● Extracted information:
━━━

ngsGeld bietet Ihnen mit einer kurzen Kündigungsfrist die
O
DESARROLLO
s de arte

━━━

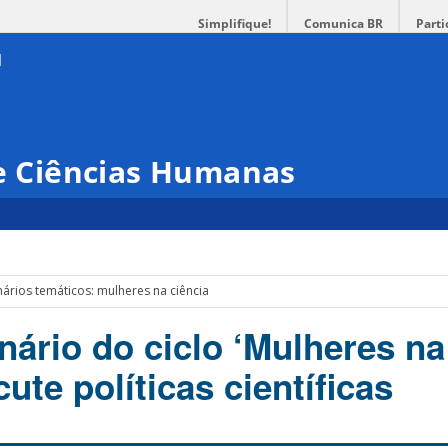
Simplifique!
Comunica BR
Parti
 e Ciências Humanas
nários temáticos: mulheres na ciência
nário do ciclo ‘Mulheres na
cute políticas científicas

━━━

● Work instruction: All that belongs in your answer is the stretch of entries above from the line with "Comunica BR" through the line with "cute políticas científicas", printed exactly.

● Exercise solution:
Comunica BR
Parti
 e Ciências Humanas
nários temáticos: mulheres na ciência
nário do ciclo ‘Mulheres na
cute políticas científicas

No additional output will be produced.